Yeast is a single-celled natural fungus that has been around since before the dinosaurs. Hops are a flowering plant from a very common family. Barley is a cereal – a grass that produces grain. Including water, all four things are very easy to find almost anywhere on the planet, barring deserts and arctic zones. The first beer was brewed sometime around 5,000 years ago, probably around the same time the first bread was made (it uses the same ingredients). The first beer probably made itself, when a slushy dough was left out too long and started to ferment.
It’s amazing how many people love beer but don’t know how to brew. It’s a bit like enjoying driving but having no idea how an engine works, or loving curry but not knowing how to make a sauce and boil rice. I suspect that many potential homebrewers try it once and are unsatisfied. Following an unsuccessful brew involving accidents, terrified partners or housemates, a raw, wrong-tasting beer and a nasty headache after trying it, we’ve thought: “I’m not doing that again.” I have done this myself, and forgotten about brewing for ten years as a result.
Fair enough. But this doesn’t tally with what we know: it’s a very old, very simple process.
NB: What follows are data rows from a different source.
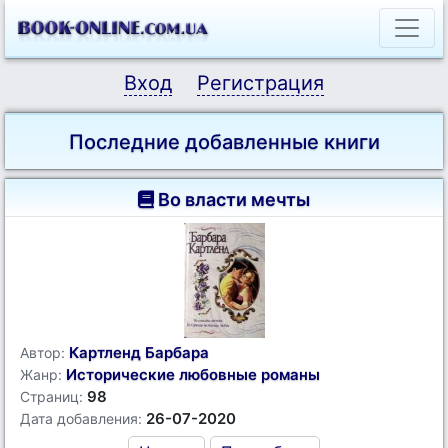
Вход
Регистрация
Последние добавленные книги
Во власти мечты
Картленд Барбара
Автор:
Исторические любовные романы
Жанр:
98
Страниц:
26-07-2020
Дата добавления:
Given that there’s very little that can go wrong with beer, how can us modern humans possibly get it wrong?
There are three reasons, listing the commonest problem first:
- Time. How long did you brew for?
- Ingredients. How good are they?
- Sanitising. Is your equipment clean?
1. Time. How long did you brew for?
So many “bad” homebrews are different from professional beers in only one important way: too much yeast still in the beer. This is the “homebrewy” taste people complain about. Time and patience allows the yeast to settle, but many follow the instructions (“your beer will be ready in 2-3 weeks!”) and end up dissatisfied. 4-5 weeks, with the beer in the fridge, cellar or anywhere cool for the last week, will allow the yeast to consume by-products and settle out, maturing the beer.
2. Ingredients. How good are they?
There are many good beer kits out there, but also some not so good ones. As with anything else you get what you pay for. For a small price increase you can get a superior kit that will taste as good as many bottled or keg beers.
3. Sanitising. Is your equipment clean?
This is the least common but most dangerous problem as bacteria in the fermenter can kill the batch and make all that patience pointless. Any kitchen steriliser – such as Milton – will prevent this, and leave your kit smelling reassuringly clean. Follow the dilution instructions and don’t use scented bleach unless you want your beer tasting pine-fresh.
Speaking from experience, I can say that making a decent beer was definitely key to my going back and doing it again. In a short time I was making beer that most people – myself included – would be happy to be served in a pub. I was also saving money; after buying the kit (around £25-30 if you reuse your own pop bottles) I was making beer at a cost of roughly 50p a pint. While brewing is simple, the beers you can make are limitless. A few additional purchases and some inventiveness (and inventions) have equipped me with a fine mini-brewery of my own. The making of around eight batches of beer per year for the last three years has also given me the knowledge and the ability to teach others, which I’ll be happily sharing on this blog.